Mason Kamb (left) and Surya Ganguli found that the creativity in diffusion models is a consequence of their architecture.
Charles Yang (left)
To that end, Kamb eventually developed a hypothesis that locality and equivariance lead to creativity. That raised a tantalizing experimental possibility: If he could devise a system to do nothing but optimize for locality and equivariance, it should then behave like a diffusion model. This experiment was at the heart of his new paper, which he wrote with Ganguli as his co-author.
Kamb and Ganguli call their system the equivariant local score (ELS) machine. It is not a trained diffusion model, but rather a set of equations which can analytically predict the composition of denoised images based solely on the mechanics of locality and equivariance. They then took a series of images that had been converted to digital noise and ran them through both the ELS machine and a number of powerful diffusion models, including ResNets and UNets.

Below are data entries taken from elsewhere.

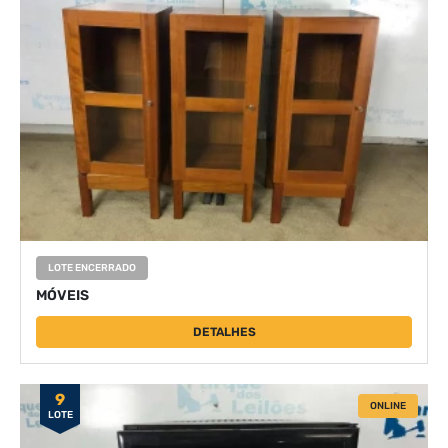
LOTE ENCERRADO
MÓVEIS
DETALHES
9
ONLINE
LOTE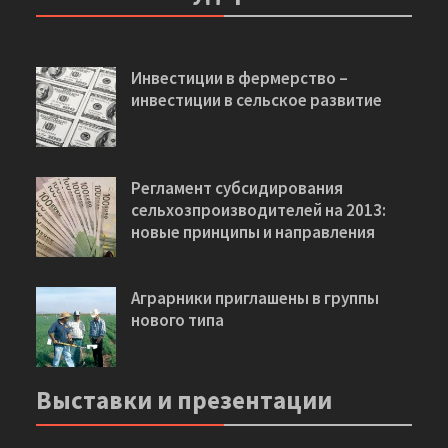
Инвестиции в фермерство –
инвестиции в сельское развитие
Регламент субсидирования
сельхозпроизводителей на 2013:
новые принципы и направления
Аграрники приглашены в группы
нового типа
Выставки и презентации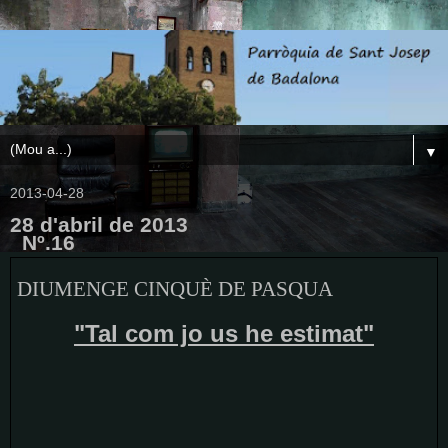
▼
2013-04-28
28 d'abril de 2013
Nº.16
DIUMENGE CINQUÈ DE PASQUA
"Tal com jo us he estimat"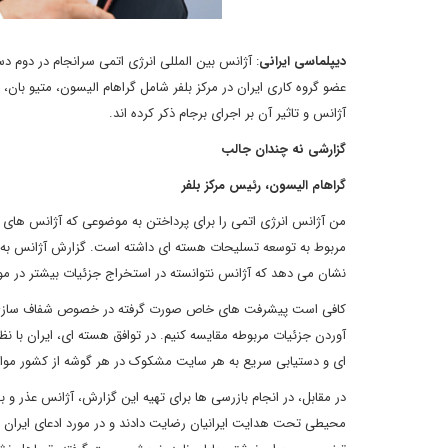
دیپلماسی ایرانی
: آژانس بین المللی انرژی اتمی سرانجام در دوم دسا
عضو گروه کاری ایران در مرکز بلفر شامل گراهام الیسون، متیو بان، 
آژانس و تاثیر آن بر اجرای برجام ذکر کرده اند.
گزارشی نه چندان جالب
گراهام الیسون، رئیس مرکز بلفر
مربوط به توسعه تسلیحات هسته ای داشته است. گزارش آژانس به وض
نشان می دهد که آژانس نتوانسته در استخراج جزئیات بیشتر در مورد
کافی است پیشرفت های خاص صورت گرفته در خصوص شفاف سازی پروند
آوردن جزئیات مربوطه مقایسه کنیم. در توافق هسته ای، ایران با
ای و دستیابی سریع به هر سایت مشکوک در هر گوشه از کشور موا
در مقابل، در انجام بازرسی ها برای تهیه این گزارش، آژانس عذر و ب
محیطی تحت هدایت ایرانیان رضایت دادند و در مورد ادعای ایران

The results were “shocking,” Ganguli said: Across the board, the ELS machine was able to identically match the outputs of the trained diffusion models with an average accuracy of 90% — a result that’s “unheard of in machine learning,” Ganguli said.

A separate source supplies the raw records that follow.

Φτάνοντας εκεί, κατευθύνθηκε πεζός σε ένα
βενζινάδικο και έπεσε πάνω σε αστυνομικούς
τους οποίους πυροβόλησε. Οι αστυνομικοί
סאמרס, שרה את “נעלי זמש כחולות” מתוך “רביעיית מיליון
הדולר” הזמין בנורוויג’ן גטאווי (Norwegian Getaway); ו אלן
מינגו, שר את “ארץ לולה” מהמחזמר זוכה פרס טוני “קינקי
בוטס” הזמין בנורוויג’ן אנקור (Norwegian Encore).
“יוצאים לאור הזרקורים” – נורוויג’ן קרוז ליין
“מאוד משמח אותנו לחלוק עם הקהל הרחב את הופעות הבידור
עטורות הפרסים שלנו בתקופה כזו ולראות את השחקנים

The results appear to support Kamb’s hypothesis. “As soon as you impose locality, [creativity] was automatic; it fell out of the dynamics completely naturally,” he said. The very mechanisms which constrained diffusion models’ window of attention during the denoising process — forcing them to focus on individual patches, regardless of where they’d ultimately fit into the final product — are the very same that enable their creativity, he found. The extra-fingers phenomenon seen in diffusion models was similarly a direct by-product of the model’s hyperfixation on generating local patches of pixels without any kind of broader context.
Experts interviewed for this story generally agreed that although Kamb and Ganguli’s paper illuminates the mechanisms behind creativity in diffusion models, much remains mysterious. For example, large language models and other AI systems also appear to display creativity, but they don’t harness locality and equivariance.

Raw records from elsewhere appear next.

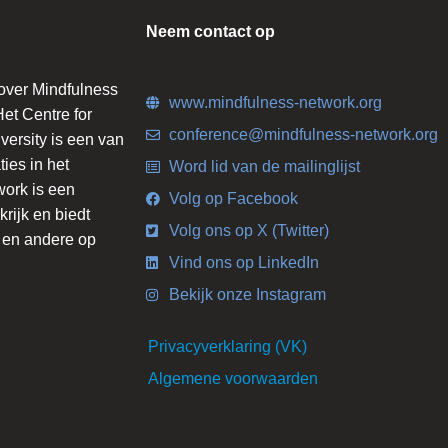
Neem contact op
 over Mindfulness
www.mindfulness-network.org
et Centre for
conference@mindfulness-network.org
ersity is een van
ies in het
Word lid van de mailinglijst
work is een
Volg op Facebook
krijk en biedt
Volg ons op X (Twitter)
s en andere op
Vind ons op LinkedIn
Bekijk onze Instagram
Privacyverklaring (VK)
Algemene voorwaarden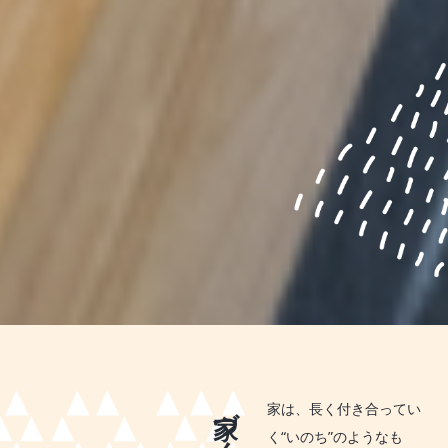
家は、長く付き合ってい
く“いのち”のようなも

“I think this is a very important part of the story,” Biroli said, “[but] it’s not the whole story.”
Creating Creativity
For the first time, researchers have shown how the creativity of diffusion models can be thought of as a by-product of the denoising process itself, one that can be formalized mathematically and predicted with an unprecedentedly high degree of accuracy. It’s almost as if neuroscientists had put a group of human artists into an MRI machine and found a common neural mechanism behind their creativity that could be written down as a set of equations.
The comparison to neuroscience may go beyond mere metaphor: Kamb and Ganguli’s work could also provide insight into the black box of the human mind. “Human and AI creativity may not be so different,” said Ben Hoover, a machine learning researcher at the Georgia Institute of Technology who studies diffusion models. “We assemble things based on what we experience, what we’ve dreamed, what we’ve seen, heard or desire. AI is also just assembling the building blocks from what it’s seen and what it’s asked to do.” Both human and artificial creativity, according to this view, could be fundamentally rooted in an incomplete understanding of the world: We’re all doing our best to fill in the gaps in our knowledge, and every now and then we generate something that’s both new and valuable. Perhaps this is what we call creativity.